Priscilla bumped her bony hip into Shego’s. “Looks like I’m winning them over,” she whispered with a nod toward the merry men now gorging on pizza and a supply of beer and cola. “So how long’s it gonna take to get you to like me again?”
“Depends. How many times do you plan to backstab me?” Despite the heat threatening to burn her palms, she cast a cold look down to Priscilla. She wasn’t especially happy to be drug outside after grabbing her sneakers, Drakken lending her his coat to retain some dignity and hide her goofy graphic nightshirt. This wasn’t how she would have liked to spend her night at all, but she didn’t let herself entertain any fanciful thoughts about lounging on the couch in Drakken’s private quarters.
Priscilla merely poked her tongue out at her and whispered with a lilt, “I can’t help it if anything you can do, I can do better.”
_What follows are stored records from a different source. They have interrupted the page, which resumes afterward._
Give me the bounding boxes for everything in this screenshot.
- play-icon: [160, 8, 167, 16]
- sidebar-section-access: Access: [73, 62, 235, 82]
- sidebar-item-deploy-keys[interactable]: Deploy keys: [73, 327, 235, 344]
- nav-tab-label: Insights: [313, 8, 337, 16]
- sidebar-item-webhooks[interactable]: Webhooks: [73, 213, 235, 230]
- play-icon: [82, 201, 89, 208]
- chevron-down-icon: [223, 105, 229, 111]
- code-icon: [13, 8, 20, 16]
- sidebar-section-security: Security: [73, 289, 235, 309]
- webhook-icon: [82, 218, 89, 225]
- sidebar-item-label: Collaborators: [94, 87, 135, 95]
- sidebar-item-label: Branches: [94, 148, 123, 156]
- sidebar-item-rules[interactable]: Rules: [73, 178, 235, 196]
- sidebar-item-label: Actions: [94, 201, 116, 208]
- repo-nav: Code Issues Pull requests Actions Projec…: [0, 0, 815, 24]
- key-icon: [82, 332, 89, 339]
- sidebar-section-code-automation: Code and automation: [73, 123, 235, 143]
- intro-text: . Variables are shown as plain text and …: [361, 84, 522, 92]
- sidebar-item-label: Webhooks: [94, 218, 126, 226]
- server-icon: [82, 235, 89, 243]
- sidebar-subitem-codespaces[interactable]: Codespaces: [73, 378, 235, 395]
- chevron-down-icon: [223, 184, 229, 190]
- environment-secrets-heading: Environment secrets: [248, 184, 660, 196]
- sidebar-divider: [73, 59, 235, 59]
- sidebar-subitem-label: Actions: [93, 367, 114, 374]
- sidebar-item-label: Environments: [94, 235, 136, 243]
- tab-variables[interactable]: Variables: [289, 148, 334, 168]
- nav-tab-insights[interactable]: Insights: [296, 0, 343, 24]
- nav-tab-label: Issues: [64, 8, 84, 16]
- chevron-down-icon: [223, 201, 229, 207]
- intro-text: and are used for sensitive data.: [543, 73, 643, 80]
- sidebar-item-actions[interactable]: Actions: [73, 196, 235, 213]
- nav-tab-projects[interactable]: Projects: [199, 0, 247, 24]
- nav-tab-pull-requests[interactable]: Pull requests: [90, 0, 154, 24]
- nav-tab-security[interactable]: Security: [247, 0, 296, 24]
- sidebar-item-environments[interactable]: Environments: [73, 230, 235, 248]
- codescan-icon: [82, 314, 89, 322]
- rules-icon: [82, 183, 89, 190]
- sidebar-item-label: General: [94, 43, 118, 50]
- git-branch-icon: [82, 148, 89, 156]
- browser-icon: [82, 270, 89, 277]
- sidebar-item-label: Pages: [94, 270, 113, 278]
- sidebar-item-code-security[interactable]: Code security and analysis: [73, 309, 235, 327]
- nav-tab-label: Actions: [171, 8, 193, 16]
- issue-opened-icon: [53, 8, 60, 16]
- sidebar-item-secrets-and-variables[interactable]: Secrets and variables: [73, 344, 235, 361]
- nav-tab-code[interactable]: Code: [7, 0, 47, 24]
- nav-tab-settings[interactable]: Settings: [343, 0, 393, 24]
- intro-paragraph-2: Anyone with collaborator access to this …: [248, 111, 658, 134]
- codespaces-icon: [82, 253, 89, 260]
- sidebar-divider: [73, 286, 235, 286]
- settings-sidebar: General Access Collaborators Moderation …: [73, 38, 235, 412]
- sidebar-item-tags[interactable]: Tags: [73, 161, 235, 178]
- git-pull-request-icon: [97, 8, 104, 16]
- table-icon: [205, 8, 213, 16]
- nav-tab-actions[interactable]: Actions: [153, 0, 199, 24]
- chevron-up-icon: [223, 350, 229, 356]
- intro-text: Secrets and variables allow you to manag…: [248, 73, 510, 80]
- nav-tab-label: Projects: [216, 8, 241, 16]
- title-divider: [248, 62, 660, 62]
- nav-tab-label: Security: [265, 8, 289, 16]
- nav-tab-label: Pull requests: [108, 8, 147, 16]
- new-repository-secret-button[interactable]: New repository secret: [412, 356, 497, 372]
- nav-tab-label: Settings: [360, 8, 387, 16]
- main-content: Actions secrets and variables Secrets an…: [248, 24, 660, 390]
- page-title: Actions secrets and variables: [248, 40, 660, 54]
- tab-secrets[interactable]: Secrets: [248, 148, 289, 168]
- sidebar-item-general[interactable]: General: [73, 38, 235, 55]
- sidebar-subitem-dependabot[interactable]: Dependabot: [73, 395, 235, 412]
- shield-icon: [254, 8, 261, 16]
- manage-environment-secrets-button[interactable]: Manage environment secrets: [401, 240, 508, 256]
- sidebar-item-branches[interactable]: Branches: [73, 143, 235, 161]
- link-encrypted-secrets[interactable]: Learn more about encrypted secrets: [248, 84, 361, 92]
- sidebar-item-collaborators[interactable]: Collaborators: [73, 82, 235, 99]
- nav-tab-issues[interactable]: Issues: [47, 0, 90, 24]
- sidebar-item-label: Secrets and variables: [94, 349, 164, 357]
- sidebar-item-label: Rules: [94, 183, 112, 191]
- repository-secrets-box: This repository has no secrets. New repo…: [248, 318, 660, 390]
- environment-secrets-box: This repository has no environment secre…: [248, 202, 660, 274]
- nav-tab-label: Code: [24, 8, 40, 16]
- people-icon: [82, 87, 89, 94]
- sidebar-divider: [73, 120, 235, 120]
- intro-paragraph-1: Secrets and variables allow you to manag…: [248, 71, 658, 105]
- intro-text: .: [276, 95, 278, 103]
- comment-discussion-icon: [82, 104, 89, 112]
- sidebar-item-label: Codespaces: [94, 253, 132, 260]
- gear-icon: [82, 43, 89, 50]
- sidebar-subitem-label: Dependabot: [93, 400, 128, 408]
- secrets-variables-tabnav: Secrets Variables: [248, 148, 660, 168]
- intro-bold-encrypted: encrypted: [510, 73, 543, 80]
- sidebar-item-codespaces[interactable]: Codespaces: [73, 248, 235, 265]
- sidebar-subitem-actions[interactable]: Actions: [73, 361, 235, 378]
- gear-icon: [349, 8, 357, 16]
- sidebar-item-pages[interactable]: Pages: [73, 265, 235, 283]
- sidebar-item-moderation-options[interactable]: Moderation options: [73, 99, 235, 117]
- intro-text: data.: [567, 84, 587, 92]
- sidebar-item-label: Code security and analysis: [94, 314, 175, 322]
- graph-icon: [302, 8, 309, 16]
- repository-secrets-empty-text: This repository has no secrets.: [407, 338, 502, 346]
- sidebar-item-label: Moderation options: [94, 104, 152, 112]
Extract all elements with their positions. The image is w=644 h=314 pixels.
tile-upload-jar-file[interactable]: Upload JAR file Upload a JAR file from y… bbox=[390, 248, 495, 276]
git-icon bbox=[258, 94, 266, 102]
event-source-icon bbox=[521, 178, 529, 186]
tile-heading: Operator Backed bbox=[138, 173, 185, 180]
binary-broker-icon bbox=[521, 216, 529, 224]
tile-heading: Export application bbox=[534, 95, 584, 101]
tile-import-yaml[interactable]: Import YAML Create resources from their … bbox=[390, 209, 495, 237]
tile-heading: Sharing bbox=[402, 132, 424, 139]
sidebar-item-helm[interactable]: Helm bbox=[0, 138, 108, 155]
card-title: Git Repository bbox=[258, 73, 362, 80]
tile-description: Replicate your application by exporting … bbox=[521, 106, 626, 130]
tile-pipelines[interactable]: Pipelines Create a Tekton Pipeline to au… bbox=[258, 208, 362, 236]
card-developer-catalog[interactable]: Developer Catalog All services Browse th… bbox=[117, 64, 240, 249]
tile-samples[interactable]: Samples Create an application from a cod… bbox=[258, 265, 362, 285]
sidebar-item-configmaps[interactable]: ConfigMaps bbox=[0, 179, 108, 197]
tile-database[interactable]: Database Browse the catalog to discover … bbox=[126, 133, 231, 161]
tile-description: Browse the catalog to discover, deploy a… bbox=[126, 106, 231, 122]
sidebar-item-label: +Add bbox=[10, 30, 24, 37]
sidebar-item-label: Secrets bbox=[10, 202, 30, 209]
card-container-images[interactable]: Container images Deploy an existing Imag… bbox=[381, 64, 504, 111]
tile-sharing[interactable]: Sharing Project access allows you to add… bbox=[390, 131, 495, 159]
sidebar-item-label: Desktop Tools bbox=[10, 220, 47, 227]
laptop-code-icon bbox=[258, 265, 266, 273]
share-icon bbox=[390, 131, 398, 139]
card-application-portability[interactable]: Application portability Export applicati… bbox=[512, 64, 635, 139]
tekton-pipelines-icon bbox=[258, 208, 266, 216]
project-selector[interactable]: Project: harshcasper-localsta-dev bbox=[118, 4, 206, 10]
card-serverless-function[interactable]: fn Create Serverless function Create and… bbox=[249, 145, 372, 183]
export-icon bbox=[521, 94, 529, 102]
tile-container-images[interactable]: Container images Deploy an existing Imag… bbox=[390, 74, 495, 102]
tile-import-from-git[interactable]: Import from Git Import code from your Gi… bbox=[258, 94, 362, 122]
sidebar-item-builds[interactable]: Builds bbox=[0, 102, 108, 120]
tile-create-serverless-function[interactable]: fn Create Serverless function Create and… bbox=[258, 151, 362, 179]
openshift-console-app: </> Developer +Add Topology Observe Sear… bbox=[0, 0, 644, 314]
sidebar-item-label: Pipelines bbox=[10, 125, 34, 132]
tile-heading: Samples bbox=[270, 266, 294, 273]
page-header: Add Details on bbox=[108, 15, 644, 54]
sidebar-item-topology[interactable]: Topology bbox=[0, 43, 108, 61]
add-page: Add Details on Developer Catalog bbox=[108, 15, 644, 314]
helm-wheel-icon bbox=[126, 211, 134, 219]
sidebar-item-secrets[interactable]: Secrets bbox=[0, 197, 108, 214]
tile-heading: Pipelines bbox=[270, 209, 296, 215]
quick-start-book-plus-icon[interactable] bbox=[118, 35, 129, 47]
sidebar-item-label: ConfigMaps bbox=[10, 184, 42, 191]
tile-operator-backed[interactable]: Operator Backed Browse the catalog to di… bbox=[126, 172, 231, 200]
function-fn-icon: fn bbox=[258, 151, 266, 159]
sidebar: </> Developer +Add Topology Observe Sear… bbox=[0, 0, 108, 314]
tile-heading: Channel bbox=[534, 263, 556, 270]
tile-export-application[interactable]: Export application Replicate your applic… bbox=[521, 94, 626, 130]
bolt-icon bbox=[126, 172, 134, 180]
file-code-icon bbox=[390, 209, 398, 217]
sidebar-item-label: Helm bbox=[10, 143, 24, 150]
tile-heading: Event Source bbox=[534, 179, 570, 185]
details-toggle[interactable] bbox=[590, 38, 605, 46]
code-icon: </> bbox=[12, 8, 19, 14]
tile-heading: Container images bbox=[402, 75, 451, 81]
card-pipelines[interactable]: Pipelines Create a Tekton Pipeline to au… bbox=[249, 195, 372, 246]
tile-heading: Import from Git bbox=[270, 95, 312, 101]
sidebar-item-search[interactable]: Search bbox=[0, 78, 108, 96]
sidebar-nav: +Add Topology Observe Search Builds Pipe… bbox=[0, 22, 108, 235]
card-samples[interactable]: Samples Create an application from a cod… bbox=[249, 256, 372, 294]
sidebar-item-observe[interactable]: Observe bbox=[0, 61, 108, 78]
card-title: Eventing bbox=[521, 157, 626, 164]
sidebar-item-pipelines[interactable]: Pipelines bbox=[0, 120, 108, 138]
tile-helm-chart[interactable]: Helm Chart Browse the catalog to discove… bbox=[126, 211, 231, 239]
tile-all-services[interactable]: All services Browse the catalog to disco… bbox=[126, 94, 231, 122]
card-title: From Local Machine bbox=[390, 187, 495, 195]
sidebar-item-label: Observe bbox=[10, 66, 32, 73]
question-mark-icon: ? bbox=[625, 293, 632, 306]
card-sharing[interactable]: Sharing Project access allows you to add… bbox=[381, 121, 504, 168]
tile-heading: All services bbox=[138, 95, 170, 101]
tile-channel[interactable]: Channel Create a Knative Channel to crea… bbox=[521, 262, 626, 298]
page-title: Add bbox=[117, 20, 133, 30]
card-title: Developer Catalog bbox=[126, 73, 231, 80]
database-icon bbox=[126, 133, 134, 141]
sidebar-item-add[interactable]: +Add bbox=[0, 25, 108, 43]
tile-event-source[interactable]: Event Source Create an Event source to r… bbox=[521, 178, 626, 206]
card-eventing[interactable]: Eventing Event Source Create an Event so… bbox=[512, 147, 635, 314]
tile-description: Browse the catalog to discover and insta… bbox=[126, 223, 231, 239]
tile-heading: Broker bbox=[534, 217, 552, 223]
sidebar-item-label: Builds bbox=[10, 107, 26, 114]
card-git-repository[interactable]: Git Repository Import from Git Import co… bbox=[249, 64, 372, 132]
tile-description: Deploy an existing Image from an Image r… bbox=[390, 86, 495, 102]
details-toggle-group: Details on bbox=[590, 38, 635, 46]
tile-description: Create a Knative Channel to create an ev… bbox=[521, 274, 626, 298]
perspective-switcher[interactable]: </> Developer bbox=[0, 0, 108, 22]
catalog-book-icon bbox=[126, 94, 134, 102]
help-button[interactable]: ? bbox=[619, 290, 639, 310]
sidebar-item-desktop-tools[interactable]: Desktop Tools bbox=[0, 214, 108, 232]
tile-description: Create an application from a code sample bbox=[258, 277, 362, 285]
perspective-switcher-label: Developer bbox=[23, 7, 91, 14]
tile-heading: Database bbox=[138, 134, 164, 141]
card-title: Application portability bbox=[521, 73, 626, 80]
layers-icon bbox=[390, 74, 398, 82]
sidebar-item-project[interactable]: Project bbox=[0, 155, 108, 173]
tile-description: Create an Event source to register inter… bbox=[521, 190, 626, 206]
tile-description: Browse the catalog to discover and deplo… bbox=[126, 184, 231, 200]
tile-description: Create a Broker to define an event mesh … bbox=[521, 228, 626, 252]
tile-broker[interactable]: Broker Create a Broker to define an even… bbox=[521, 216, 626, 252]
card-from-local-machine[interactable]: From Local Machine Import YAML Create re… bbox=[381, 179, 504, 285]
“We’ll see about that,” Shilo bit back and stepped swiftly away from her. She sent a mild blast down at the fire pit where the henchman was still struggling to light it, green licks turning their traditional hues within moments as the sticks went up in flames. The henchman shied back from it with a healthy respect for her.
Shego turned back for the table, and wasn’t pleased to find Priscilla had squeezed in at the very end beside Drakken. He was leaned away, not looking especially pleased with it, though Priscilla bore a smug grin when she caught her eye. Malice curled in her stomach threatening to ruin whatever appetite she may have, but Shego stalked up to them regardless and sat herself down on the end of the table itself. She snatched up a slice of supreme pizza before it was all gone and flicked a sausage at Priscilla’s face.
“Isn’t a food fight a little childish?” sneered Prissy, wiping sauce from her cheek. Suddenly Shego wished she hadn’t done it. Her mouth came open to reply, but she was short on words as Priscilla licked the back of her hand and fingers in a familiar teasing away Shilo knew was just to make her uncomfortable. And it worked. It also worked to catch a few eyes.
Like Drakken’s.
“Shego, I forgot something inside,” he blurted. He scarfed down a slice in three bites, packing it into his cheeks like a chipmunk, and jumped up. His words were too muffled to understand, but she had a hunch it was something along the lines of, “Come with me,” as he grabbed her by the wrist to tow her away.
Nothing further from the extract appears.